Pastors and the Centrality of The Gospel

Jared C. Wilson. The Pastor's Justification: Applying the Work of Christ in Your Life and Ministry. (Wheaton, Illinois: Crossway 2013). 187 pages.


I really do believe the pastoral vocation is at a crisis moment. For too long we have been unable to biblically and faithfully answer the question, "Who is a pastor, anyway?" and so we have succumbed to models of leadership more suited to ice cream stand franchising than gospel proclamation.  Beginning with his own call to the ministry as a young age, and referencing his own evolution as a pastor, Jared Wilson does a wonderful job of dealing with the one thing necessary for the pastor's job - Christ and him crucified.
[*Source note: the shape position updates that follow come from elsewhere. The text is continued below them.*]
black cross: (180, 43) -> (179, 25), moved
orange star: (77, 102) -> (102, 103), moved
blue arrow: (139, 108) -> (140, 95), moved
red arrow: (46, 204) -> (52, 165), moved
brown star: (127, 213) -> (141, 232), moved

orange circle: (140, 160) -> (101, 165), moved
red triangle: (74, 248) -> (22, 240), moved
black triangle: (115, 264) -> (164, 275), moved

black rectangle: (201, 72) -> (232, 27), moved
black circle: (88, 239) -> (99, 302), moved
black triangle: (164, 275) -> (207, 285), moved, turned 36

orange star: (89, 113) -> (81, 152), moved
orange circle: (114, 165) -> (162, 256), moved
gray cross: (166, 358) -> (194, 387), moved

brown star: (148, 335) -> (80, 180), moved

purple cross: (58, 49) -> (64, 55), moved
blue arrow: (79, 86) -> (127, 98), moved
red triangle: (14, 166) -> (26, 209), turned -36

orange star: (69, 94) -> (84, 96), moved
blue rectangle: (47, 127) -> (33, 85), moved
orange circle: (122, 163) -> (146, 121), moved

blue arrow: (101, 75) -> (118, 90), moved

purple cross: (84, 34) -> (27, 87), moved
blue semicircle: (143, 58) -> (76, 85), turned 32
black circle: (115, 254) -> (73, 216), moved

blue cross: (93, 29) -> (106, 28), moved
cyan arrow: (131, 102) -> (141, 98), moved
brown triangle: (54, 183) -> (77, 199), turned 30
Jared Wilson is now all about the gospel though it wasn't always that way.  He notes that for a long time he was subject to the seeker sensitive model's way of  crafting a sermon and building a church.  His reflection on those years reveals that he was simply a moralist using Scripture to support his own wisdom.  But so it is, he argues, with any form of pastoring or preaching that does not begin and end with the gospel of Jesus Christ.

In two parts of the book he takes 1 Peter 5:1-11 and then the five Solas of the Reformation to talk about the vocation of pastor and the centrality of the gospel.  He writes with a great deal of clarity and unblinking honesty.  He warns pastors against being "lily-livered" more than once, gets after the leadership cult in evangelicalism (an insidious temptation!), speaks bravely about the temptation to power, and presses the pastor to find their right place under Christ and the gospel.  And throughout it all he encourages ministers to let the truth and power of the gospel permeate their entire ministry, not just their preaching.  Throw out the "how-to" models and "7 Easy Steps" in favor of the never-changing good news of Jesus Christ.


I have a great appreciation for a book like this because it is both accurate and timely.  It begins with God's Word and then builds a genuinely useful model of pastoral work.  Pastors would do well to give the ideas in this book a long hard look and see where they may need to alter their course in the direction of the gospel.